Content starts
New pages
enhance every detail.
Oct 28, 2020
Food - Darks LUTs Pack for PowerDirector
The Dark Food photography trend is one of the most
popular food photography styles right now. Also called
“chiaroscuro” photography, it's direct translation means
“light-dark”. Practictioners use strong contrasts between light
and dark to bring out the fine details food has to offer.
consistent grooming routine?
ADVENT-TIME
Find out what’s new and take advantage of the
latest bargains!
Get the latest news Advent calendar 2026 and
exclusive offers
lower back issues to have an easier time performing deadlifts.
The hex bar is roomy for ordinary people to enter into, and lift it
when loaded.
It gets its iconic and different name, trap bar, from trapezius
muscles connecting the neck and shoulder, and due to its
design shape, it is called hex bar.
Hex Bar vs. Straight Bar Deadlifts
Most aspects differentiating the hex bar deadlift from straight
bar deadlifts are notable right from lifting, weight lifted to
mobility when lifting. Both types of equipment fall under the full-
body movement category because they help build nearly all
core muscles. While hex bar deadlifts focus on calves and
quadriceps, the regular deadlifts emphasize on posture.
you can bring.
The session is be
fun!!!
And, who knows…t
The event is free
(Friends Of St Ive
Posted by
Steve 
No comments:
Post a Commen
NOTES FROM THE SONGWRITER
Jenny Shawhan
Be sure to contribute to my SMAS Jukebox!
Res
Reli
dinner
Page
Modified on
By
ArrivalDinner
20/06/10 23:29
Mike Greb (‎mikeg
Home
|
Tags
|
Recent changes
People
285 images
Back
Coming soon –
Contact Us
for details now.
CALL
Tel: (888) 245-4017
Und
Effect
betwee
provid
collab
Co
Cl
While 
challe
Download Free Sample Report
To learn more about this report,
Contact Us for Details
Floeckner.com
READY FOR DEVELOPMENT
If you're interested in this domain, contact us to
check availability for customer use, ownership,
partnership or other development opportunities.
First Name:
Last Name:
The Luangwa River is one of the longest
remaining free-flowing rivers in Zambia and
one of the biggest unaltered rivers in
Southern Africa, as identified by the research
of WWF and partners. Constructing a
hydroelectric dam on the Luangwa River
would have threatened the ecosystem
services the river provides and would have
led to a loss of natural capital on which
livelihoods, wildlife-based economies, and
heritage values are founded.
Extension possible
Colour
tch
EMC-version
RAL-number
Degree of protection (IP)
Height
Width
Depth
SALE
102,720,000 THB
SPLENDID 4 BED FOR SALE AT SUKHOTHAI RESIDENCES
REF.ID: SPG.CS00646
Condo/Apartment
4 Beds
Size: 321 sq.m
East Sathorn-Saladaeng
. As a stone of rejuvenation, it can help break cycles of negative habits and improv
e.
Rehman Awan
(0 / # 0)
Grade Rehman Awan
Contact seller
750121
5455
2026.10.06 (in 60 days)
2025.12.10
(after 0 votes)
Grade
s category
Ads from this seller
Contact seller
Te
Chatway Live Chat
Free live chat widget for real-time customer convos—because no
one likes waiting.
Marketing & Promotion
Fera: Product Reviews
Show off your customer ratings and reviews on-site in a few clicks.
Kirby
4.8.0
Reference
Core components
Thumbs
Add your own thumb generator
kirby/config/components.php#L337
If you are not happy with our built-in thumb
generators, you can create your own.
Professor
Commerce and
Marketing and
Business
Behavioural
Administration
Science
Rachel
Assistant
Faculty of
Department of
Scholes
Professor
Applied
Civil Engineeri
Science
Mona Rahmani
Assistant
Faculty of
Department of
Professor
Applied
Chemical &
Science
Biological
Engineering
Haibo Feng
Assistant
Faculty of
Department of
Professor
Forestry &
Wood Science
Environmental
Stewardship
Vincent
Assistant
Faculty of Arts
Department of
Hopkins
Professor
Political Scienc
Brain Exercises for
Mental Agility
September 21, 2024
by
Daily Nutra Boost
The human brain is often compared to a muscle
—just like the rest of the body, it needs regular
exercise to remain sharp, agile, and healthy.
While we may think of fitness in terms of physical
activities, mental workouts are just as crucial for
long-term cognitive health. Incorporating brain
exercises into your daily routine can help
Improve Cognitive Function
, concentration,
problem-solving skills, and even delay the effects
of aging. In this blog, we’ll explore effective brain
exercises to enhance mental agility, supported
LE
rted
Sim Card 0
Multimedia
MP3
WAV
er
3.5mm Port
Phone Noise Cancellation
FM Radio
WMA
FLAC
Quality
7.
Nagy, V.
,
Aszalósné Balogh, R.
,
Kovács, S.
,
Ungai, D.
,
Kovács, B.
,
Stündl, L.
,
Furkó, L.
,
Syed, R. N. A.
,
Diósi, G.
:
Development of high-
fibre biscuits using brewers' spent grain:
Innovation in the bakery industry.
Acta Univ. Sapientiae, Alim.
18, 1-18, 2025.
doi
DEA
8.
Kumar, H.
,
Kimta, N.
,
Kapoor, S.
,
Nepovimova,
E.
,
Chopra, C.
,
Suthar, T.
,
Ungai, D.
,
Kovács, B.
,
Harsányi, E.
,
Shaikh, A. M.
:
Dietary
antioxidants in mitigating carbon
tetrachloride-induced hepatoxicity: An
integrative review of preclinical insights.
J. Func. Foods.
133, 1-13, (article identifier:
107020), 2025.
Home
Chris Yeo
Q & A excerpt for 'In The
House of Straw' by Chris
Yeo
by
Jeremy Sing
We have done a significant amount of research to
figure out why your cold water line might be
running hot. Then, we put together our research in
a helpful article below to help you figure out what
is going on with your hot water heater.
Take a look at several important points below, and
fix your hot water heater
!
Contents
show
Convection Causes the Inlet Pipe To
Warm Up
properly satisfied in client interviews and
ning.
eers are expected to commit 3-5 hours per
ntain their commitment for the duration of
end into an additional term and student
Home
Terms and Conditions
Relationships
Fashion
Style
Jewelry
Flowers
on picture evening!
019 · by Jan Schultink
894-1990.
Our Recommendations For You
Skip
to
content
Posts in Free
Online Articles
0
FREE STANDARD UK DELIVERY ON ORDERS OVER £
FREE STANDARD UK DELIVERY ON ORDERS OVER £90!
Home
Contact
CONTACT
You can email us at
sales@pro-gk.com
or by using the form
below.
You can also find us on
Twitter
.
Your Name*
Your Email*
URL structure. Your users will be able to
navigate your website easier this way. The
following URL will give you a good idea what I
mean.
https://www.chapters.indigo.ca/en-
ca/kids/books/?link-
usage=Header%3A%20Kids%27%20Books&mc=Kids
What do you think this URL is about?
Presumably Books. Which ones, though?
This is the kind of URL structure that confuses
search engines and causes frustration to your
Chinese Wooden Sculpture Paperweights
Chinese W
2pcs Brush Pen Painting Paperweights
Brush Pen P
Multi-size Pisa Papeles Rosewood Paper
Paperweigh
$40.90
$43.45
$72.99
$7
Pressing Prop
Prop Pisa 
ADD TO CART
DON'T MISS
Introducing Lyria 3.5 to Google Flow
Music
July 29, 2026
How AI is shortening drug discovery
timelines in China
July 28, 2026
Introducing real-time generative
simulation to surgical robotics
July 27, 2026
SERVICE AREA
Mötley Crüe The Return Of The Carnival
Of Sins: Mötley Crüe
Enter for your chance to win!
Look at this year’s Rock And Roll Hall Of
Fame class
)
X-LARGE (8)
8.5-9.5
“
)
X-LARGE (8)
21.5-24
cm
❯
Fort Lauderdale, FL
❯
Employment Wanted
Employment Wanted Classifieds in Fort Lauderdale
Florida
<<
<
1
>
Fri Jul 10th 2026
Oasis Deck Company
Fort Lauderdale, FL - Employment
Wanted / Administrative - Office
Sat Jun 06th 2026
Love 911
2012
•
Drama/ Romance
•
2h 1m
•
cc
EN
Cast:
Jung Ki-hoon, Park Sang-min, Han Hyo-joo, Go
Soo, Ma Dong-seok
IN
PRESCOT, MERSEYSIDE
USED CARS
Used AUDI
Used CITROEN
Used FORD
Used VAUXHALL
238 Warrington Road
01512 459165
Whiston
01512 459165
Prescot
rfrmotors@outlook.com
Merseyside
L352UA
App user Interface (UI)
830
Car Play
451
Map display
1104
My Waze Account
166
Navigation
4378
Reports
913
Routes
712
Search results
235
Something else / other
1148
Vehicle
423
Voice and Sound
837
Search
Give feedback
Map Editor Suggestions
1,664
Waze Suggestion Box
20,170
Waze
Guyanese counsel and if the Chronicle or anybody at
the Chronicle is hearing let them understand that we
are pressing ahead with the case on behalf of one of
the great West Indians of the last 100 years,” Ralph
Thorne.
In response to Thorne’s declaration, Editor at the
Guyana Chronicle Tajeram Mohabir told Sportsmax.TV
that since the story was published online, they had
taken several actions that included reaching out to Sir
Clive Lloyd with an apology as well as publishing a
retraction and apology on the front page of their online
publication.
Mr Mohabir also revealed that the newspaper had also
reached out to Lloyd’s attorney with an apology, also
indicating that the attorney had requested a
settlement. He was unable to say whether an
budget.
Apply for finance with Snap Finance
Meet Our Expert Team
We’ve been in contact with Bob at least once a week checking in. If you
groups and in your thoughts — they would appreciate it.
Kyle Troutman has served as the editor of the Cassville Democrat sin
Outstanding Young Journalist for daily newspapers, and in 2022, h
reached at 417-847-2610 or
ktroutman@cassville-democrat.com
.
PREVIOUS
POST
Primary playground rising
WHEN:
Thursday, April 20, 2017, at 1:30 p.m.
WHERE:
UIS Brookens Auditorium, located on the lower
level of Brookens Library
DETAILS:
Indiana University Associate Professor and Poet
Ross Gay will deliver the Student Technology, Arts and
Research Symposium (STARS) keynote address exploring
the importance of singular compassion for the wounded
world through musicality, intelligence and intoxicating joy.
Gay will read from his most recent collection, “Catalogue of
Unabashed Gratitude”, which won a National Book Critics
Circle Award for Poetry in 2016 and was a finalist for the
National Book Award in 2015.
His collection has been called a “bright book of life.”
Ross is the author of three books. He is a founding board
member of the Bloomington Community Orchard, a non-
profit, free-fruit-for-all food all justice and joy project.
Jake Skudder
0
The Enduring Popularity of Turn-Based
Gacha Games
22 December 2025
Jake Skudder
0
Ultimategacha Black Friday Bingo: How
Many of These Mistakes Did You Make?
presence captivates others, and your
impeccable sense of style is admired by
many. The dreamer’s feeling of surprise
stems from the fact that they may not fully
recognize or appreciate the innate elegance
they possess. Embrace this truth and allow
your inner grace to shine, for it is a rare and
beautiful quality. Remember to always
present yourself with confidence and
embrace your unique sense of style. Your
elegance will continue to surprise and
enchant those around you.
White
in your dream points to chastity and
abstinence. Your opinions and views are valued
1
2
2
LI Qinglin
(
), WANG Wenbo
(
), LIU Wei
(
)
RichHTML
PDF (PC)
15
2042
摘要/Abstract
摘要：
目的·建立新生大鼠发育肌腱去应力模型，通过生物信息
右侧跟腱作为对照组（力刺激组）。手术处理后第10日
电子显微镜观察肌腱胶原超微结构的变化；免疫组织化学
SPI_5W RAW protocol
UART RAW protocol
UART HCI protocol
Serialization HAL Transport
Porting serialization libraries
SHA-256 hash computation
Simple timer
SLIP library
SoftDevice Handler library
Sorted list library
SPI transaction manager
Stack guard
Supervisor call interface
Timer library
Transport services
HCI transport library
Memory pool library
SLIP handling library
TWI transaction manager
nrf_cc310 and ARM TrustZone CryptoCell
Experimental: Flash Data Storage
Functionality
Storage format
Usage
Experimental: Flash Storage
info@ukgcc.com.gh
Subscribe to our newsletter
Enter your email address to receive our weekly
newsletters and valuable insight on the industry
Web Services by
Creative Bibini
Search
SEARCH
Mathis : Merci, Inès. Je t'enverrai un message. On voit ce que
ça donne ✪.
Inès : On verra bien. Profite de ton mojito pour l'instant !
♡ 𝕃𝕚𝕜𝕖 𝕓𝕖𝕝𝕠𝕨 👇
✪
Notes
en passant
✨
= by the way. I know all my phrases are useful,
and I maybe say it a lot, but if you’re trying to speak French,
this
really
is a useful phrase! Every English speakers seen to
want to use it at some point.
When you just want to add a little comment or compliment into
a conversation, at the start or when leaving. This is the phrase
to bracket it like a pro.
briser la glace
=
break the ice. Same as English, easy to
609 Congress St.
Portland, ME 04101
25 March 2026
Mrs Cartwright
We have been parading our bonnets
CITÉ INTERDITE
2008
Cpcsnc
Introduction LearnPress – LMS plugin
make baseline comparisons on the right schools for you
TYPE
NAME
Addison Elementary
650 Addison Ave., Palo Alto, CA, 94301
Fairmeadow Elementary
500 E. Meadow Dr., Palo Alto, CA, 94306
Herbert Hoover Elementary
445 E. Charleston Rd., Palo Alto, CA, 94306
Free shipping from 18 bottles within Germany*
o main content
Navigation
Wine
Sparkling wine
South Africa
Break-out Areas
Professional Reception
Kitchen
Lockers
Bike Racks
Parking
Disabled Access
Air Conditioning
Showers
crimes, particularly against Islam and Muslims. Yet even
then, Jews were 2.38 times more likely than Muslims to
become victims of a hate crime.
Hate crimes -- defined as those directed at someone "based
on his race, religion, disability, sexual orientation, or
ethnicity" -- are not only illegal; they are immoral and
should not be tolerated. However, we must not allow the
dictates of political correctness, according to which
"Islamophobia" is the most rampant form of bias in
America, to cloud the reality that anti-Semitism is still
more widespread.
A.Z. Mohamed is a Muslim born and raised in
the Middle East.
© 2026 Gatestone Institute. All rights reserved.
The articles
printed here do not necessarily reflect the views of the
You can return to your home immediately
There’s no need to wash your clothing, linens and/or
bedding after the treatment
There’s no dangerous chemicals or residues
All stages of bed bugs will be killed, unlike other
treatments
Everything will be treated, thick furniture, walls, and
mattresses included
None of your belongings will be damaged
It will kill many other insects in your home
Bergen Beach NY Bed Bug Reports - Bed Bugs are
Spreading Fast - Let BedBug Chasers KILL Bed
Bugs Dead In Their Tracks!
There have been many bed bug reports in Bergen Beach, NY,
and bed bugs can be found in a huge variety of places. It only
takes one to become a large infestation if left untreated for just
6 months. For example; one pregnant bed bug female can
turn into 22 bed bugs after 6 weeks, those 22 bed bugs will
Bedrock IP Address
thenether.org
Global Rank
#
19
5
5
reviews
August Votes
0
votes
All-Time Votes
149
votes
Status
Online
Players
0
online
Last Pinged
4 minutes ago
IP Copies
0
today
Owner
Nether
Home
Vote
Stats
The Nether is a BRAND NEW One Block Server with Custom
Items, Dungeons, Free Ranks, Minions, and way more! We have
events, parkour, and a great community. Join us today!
Content ends
▶ _Aim of the exercise_: Set down, exactly as they appear above, all lines from the one that has "integrative review of preclinical insights." down to the one that has "properly satisfied in client interviews and", including those two and no others.

▶ _Task answer_:
integrative review of preclinical insights.
J. Func. Foods.
133, 1-13, (article identifier:
107020), 2025.
Home
Chris Yeo
Q & A excerpt for 'In The
House of Straw' by Chris
Yeo
by
Jeremy Sing
We have done a significant amount of research to
figure out why your cold water line might be
running hot. Then, we put together our research in
a helpful article below to help you figure out what
is going on with your hot water heater.
Take a look at several important points below, and
fix your hot water heater
!
Contents
show
Convection Causes the Inlet Pipe To
Warm Up
properly satisfied in client interviews and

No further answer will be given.